Conditions d'emploi et de suivi des travailleurs exposés

Les articles R. 4451-44 à R. 4451-92 du code du travail portent sur l’évaluation et le suivi des expositions individuelles avec, en particulier, la mise en place d’une fiche d'exposition et d’une surveillance médicale renforcée. Ils comportent des précisions sur les mesures à prendre en cas de dépassements des valeurs limites d'exposition, ainsi que sur la formation et l’information qui doivent être délivrées aux travailleurs.

Un arrêté du 8 décembre 2005 énumère les catégories de personnes concernées et prévoit la formation, la surveillance médicale, la surveillance dosimétrique et l'aptitude des travailleurs.

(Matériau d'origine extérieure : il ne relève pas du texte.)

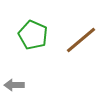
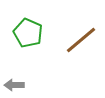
green pentagon: moved 5 px left, 2 px up
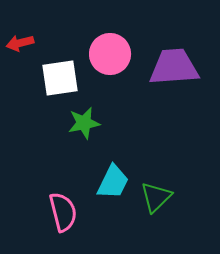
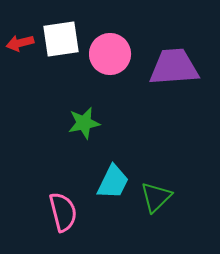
white square: moved 1 px right, 39 px up
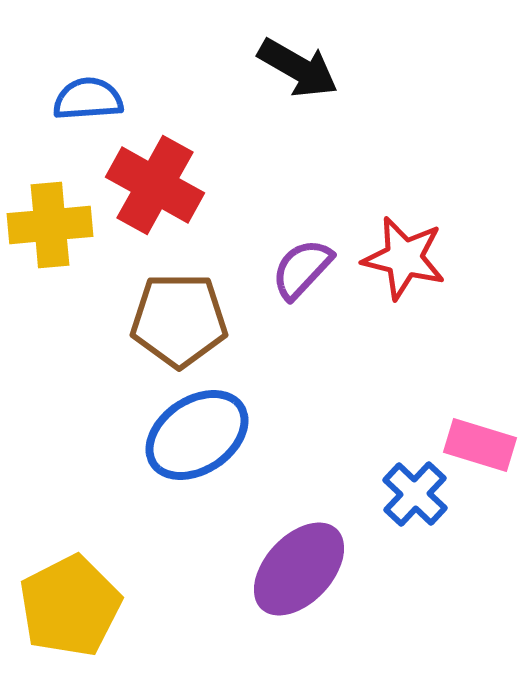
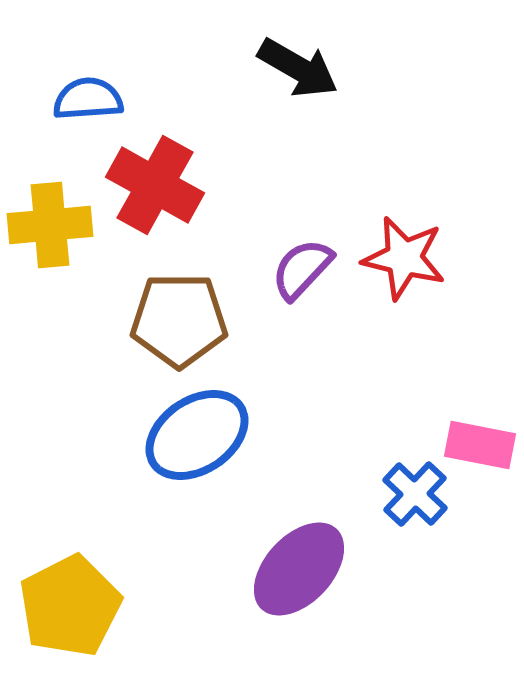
pink rectangle: rotated 6 degrees counterclockwise
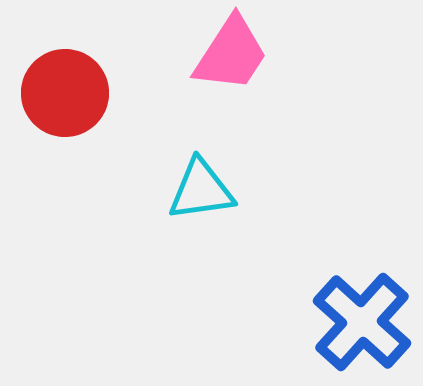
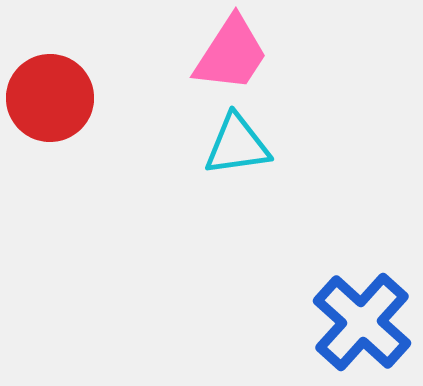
red circle: moved 15 px left, 5 px down
cyan triangle: moved 36 px right, 45 px up
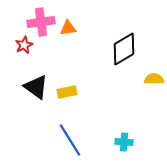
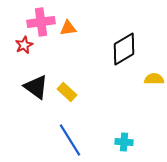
yellow rectangle: rotated 54 degrees clockwise
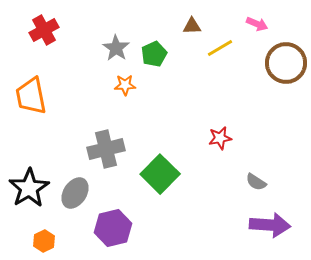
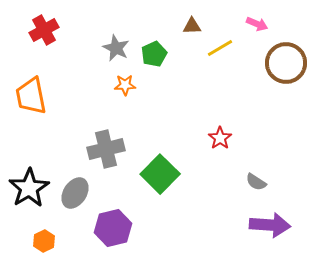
gray star: rotated 8 degrees counterclockwise
red star: rotated 25 degrees counterclockwise
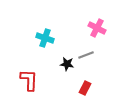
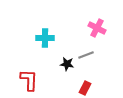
cyan cross: rotated 18 degrees counterclockwise
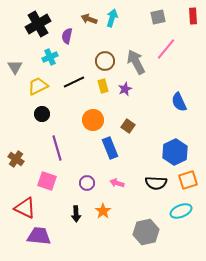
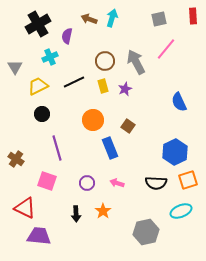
gray square: moved 1 px right, 2 px down
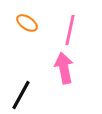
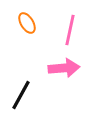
orange ellipse: rotated 25 degrees clockwise
pink arrow: rotated 96 degrees clockwise
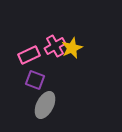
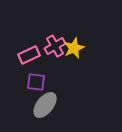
yellow star: moved 2 px right
purple square: moved 1 px right, 2 px down; rotated 12 degrees counterclockwise
gray ellipse: rotated 12 degrees clockwise
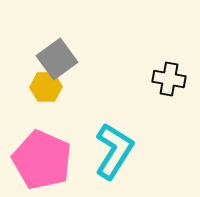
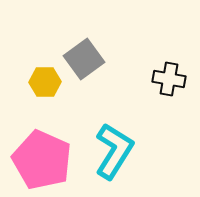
gray square: moved 27 px right
yellow hexagon: moved 1 px left, 5 px up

Situations anormales de travail

Les articles R. 4451-93 à R. 4451-102 du code du travail visent les expositions soumises à autorisation spéciales ainsi que les urgences radiologiques. Ils précisent les mesures à prendre en cas d'accident et les obligations de déclaration d'événement significatif.

Organisation de la radioprotection

Enfin, les articles. R. 4451-103 à R. 4451-130 du code du travail précisent les conditions dans lesquelles l’employeur est tenu de désigner au moins une personne compétente en radioprotection, le rôle de cette dernière et les moyens qui lui sont dévolus en relation avec le médecin du travail tout comme les conditions dans lesquelles les entreprises qui assurent des travaux de maintenance, des travaux d'intervention ou mettent en œuvre des appareils émettant des rayonnements ionisants ne peuvent exercer les activités figurant sur une liste fixée par arrêté qu'après avoir obtenu un certificat de qualification justifiant de leur capacité à accomplir des travaux sous rayonnements ionisants

Ils précisent également la nature des informations qui doivent être transmises au CHSCT et les conditions de l’intervention éventuelle de l'Institut de radioprotection et de sûreté nucléaire (IRSN).

Un arrêté du 21 décembre 2007 fixe la liste des appareils ou catégories d'appareils pour lesquels la manipulation requiert le certificat d'aptitude mentionné au premier alinéa de l'article R. 231-91 du code du travail. Un second arrêté du même jour définit les modalités de formation et de délivrance du certificat d'aptitude à manipuler les appareils de radiologie industrielle (CAMARI).